Assim sendo, temos que juntar à falta de vergonha dos socialistas a hipocrisia dos sociais-democratas, entre os quais Luís Marques Mendes, que anda na SIC a falar excelentemente destes temas, e que ainda há pouco tentou ser muito transparente ao abordar a situação da sua irmã e do seu pai, mas que, por azar, se esqueceu de referir a sua mulher – e custa a acreditar que não se recordasse da sua nomeação nos anos 90. Portanto, estou com Marcelo, que finalmente entendeu que há aqui um problema: “Quando a ética não chega, é preciso mudar a lei”. E se até o próprio António Costa (que também entendeu que há aqui um problema – iupi!) pediu isso mesmo no Parlamento, ao menos que se aproveite esta triste confusão para extrair daqui alguma coisa de útil para o país. É arranjar uma lei séria e bem feita, e acabar com o regabofe doméstico de uma vez por todas.
COMENTÁRIOS
Gustavo Garcia, 08.04.2019 10:07: Então Cavaco esteve bem ao dizer: "[...]o dinheiro que o Estado perdeu com a descida do IVA na restauração e com o regresso às 35 horas foi dinheiro que depois lhe faltou para investir no Sistema Nacional de Saúde[...]", é? Por que é que esta malta de direita só vê os gastos do Estado por um lado? Então e o dinheiro que o Estado perdeu com o "Fundo de Apoio à Gestão Incompetente de Bancos", FAGIB? Os €4.4 mil milhões enterrados no Novo Banco não chegariam para financiar o pessoal necessário no SNS com as 35 horas? Dariam, com certeza. Ao que parece estamos a falar de € 30 milhões. Dariam até para compensar a perda com a descida do IVA, uns míseros €180 milhões. Entre as duas coisas, vá uns €250 milhões? São 0,6%, repito 0,6%, do que foi enterrado num só banco. Tenha vergonha, Cavaco!

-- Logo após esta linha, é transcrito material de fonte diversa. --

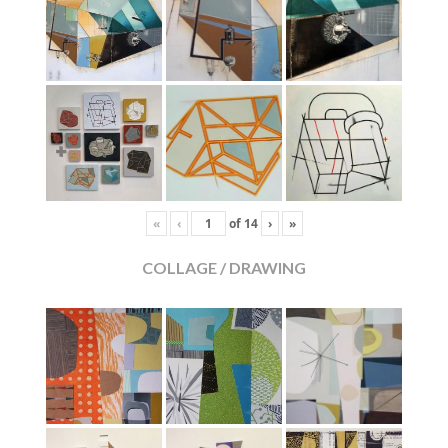
«
‹
of
14
›
»
COLLAGE / DRAWING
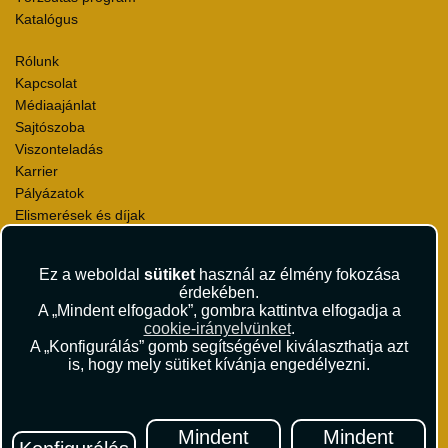
Katalógus
Rólunk
Kapcsolat
Médiaajánlat
Sajtószoba
Viszonteladás
Karrier
Pályázatok
Elismerések és díjak
Környezettudatosság
Ez a weboldal
sütiket
használ az élmény fokozása
Utazási Csomag Szerződési Feltételek
érdekében.
Útlemondás-biztosítás Szerződési Feltételek
A „Mindent elfogadok”, gombra kattintva elfogadja a
Utasbiztosítás Szerződési Feltételek
cookie-irányelvünket
.
Repülőjegy Szerződési Feltételek
A „Konfigurálás” gomb segítségével kiválaszthatja azt
is, hogy mely sütiket kívánja engedélyezni.
Adatvédelem
Impresszum
Hírlevél
Mindent
Mindent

Lapso nas contas. São 6%. AInda assim, nem de perto as 35 horas ou a descida do IVA saem tão caras como o financiamento a bancos mal geridos.
RUI MACHADO DE FRIAS, BUCELAS 06.04.2019 23:41: Um país de faladores...! O problema põe-se de outra forma : Então um cidadão não tem o direito de ascender a um cargo público, como qualquer outro, só porque tem um familiar na alta roda da política ? E o critério do profissionalismo e da competência, não conta ? Ou só para lá vão os indivíduos que nem se comprometem, sequer, ser justos, honrados, cumpridores e competentes ? E é disto que faz falta ao país ! O resto, é aquilo de que estamos fartos ...
jose maria pacheco. Lisboa 06.04.2019 19:42: Caro JMT, não deixa de ser interessante que o PS tenha ido buscar o regabofe dos último anos do Cavaquismo para desculpar da pouca vergonha que agora tem tido. O mal, de facto, é o mesmo, embalados com os resultados da 1ª legislatura e com os 50,6% nas legislativas de 91, o PSD julgou-se DDT, tal como hoje acontece com o PS. O eleitorado, no entanto, não foi da mesma opinião e, em 1995, o PSD perdeu 17% de votos e 47 deputados e o PS subiu quase 15%. Se fosse ao PS reflectia nesse resultado e é por aí que devemos ir: Total transparência (e aí o papel da imprensa é fundamental, como foi no final do Cacaquismo) e deixar o eleitorado tirar conclusões, porque não há legislação que consiga cobrir todas as possíveis incompatibilidades, das mulheres, filhos, irmãos e outros parentes de César.